Salah satu tantangan terbesar bagi organisasi sosial keagamaan adalah menjaga kepercayaan publik, terutama terkait pengelolaan keuangan. Kepercayaan adalah aset yang paling berharga, dan sekali kepercayaan itu hilang, akan sulit untuk membangunnya kembali. Oleh karena itu, prinsip transparansi dan akuntabilitas bukan lagi sekadar pilihan, melainkan kewajiban mutlak bagi setiap pengurus yang memegang amanah keuangan jemaah.
Transparansi berarti memberikan informasi yang jelas dan mudah diakses oleh jemaah mengenai dari mana sumber dana berasal dan ke mana dana tersebut disalurkan. Setiap laporan keuangan sebaiknya dipublikasikan secara rutin, baik melalui papan pengumuman di kantor organisasi maupun melalui fitur laporan di website ini. Dengan adanya keterbukaan, jemaah akan merasa tenang dan semakin semangat untuk berkontribusi karena melihat bukti nyata dari setiap rupiah yang mereka titipkan.

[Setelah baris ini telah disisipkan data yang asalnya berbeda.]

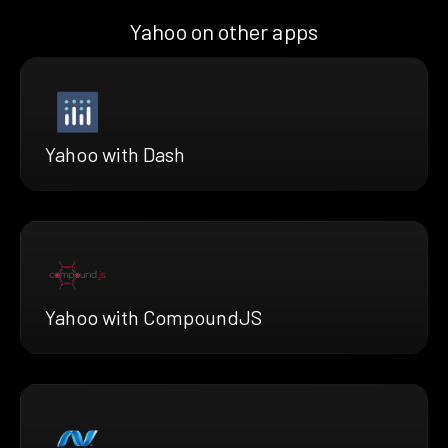
Yahoo on other apps
Yahoo with Dash
Yahoo with CompoundJS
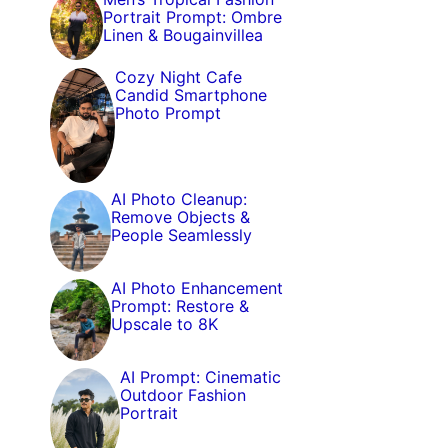
Portrait Prompt: Ombre
Linen & Bougainvillea
Cozy Night Cafe
Candid Smartphone
Photo Prompt
AI Photo Cleanup:
Remove Objects &
People Seamlessly
AI Photo Enhancement
Prompt: Restore &
Upscale to 8K
AI Prompt: Cinematic
Outdoor Fashion
Portrait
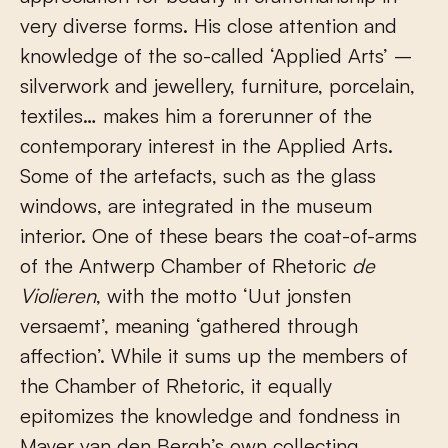
very diverse forms. His close attention and
knowledge of the so-called ‘Applied Arts’ –
silverwork and jewellery, furniture, porcelain,
textiles… makes him a forerunner of the
contemporary interest in the Applied Arts.
Some of the artefacts, such as the glass
windows, are integrated in the museum
interior. One of these bears the coat-of-arms
of the Antwerp Chamber of Rhetoric
de
Violieren
, with the motto ‘Uut jonsten
versaemt’, meaning ‘gathered through
affection’. While it sums up the members of
the Chamber of Rhetoric, it equally
epitomizes the knowledge and fondness in
Mayer van den Bergh’s own collecting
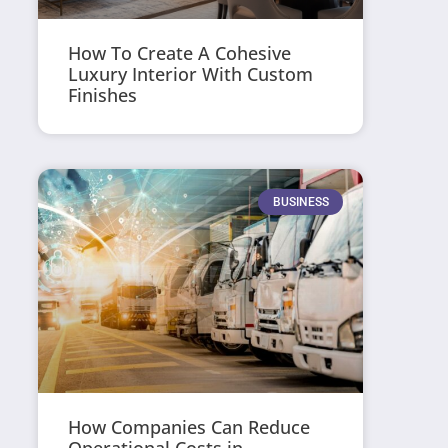
How To Create A Cohesive
Luxury Interior With Custom
Finishes
BUSINESS
How Companies Can Reduce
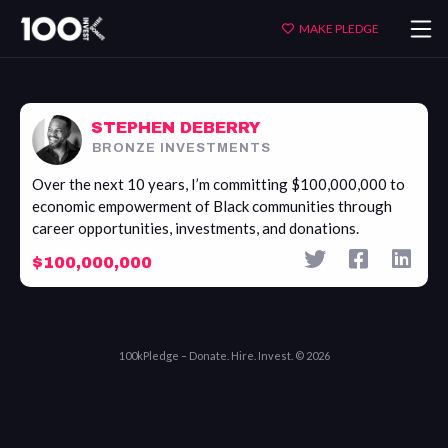
Stephen
MAKE PLEDGE
DeBerry
STEPHEN DEBERRY
BRONZE INVESTMENTS
Over the next 10 years, I’m committing $100,000,000 to
economic empowerment of Black communities through
career opportunities, investments, and donations.
$100,000,000
100kPledge – Donate. Hire. Invest. © 2026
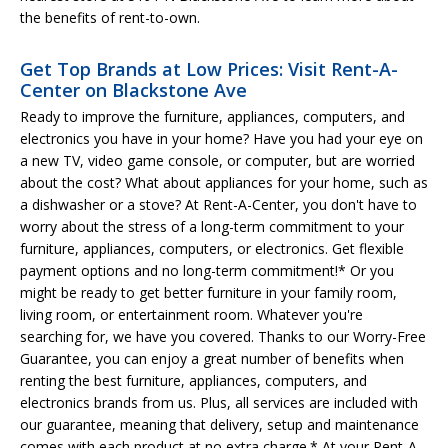
the benefits of rent-to-own.
Get Top Brands at Low Prices: Visit Rent-A-
Center on Blackstone Ave
Ready to improve the furniture, appliances, computers, and
electronics you have in your home? Have you had your eye on
a new TV, video game console, or computer, but are worried
about the cost? What about appliances for your home, such as
a dishwasher or a stove? At Rent-A-Center, you don't have to
worry about the stress of a long-term commitment to your
furniture, appliances, computers, or electronics. Get flexible
payment options and no long-term commitment!* Or you
might be ready to get better furniture in your family room,
living room, or entertainment room. Whatever you're
searching for, we have you covered. Thanks to our Worry-Free
Guarantee, you can enjoy a great number of benefits when
renting the best furniture, appliances, computers, and
electronics brands from us. Plus, all services are included with
our guarantee, meaning that delivery, setup and maintenance
comes with each product at no extra charge.* At your Rent-A-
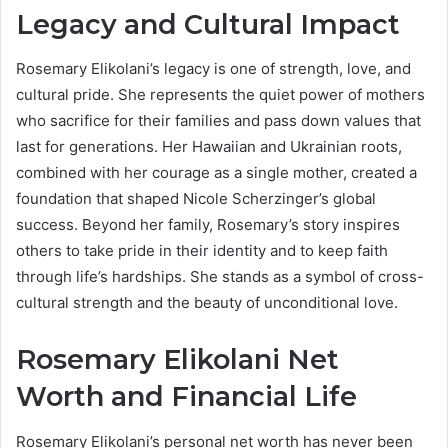
Legacy and Cultural Impact
Rosemary Elikolani’s legacy is one of strength, love, and
cultural pride. She represents the quiet power of mothers
who sacrifice for their families and pass down values that
last for generations. Her Hawaiian and Ukrainian roots,
combined with her courage as a single mother, created a
foundation that shaped Nicole Scherzinger’s global
success. Beyond her family, Rosemary’s story inspires
others to take pride in their identity and to keep faith
through life’s hardships. She stands as a symbol of cross-
cultural strength and the beauty of unconditional love.
Rosemary Elikolani Net
Worth and Financial Life
Rosemary Elikolani’s personal net worth has never been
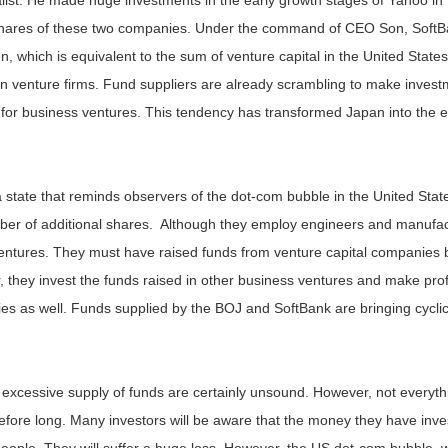
list. He made huge investments in the early growth stages of Yahoo in 
shares of these two companies. Under the command of CEO Son, Soft
en, which is equivalent to the sum of venture capital in the United Sta
st in venture firms. Fund suppliers are already scrambling to make inve
for business ventures. This tendency has transformed Japan into the ea
state that reminds observers of the dot-com bubble in the United Sta
mber of additional shares. Although they employ engineers and manufac
ventures. They must have raised funds from venture capital companies 
 they invest the funds raised in other business ventures and make profi
es as well. Funds supplied by the BOJ and SoftBank are bringing cyclic
s excessive supply of funds are certainly unsound. However, not everyt
efore long. Many investors will be aware that the money they have in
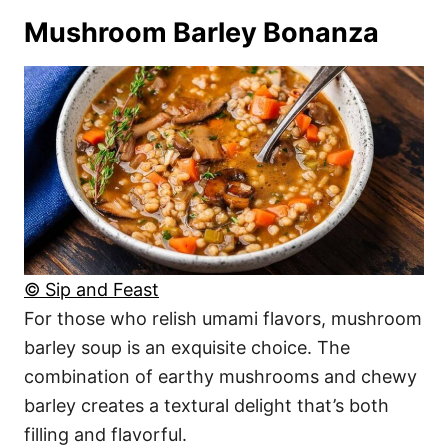
Mushroom Barley Bonanza
© Sip and Feast
For those who relish umami flavors, mushroom
barley soup is an exquisite choice. The
combination of earthy mushrooms and chewy
barley creates a textural delight that’s both
filling and flavorful.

Selain transparan, akuntabilitas juga mencakup efektivitas penggunaan dana. Organisasi harus memastikan bahwa dana umat digunakan untuk program-program yang memberikan dampak jangka panjang dan tepat sasaran. Audit internal maupun eksternal secara berkala perlu dilakukan untuk memastikan tidak ada penyimpangan dan agar tata kelola keuangan tetap berada pada jalur yang benar sesuai kaidah akuntansi dan prinsip syariah.
Dengan diterapkannya sistem keuangan yang profesional, organisasi kita akan menjadi contoh bagi lembaga lain dalam hal integritas. Mari kita dukung upaya digitalisasi keuangan organisasi agar setiap transaksi terekam dengan baik dan dapat dipertanggungjawabkan kapan saja. Transparansi bukan hanya tentang angka-angka di atas kertas, tetapi tentang bagaimana kita menjaga martabat organisasi di hadapan manusia dan mempertanggungjawabkannya di hadapan Allah SWT.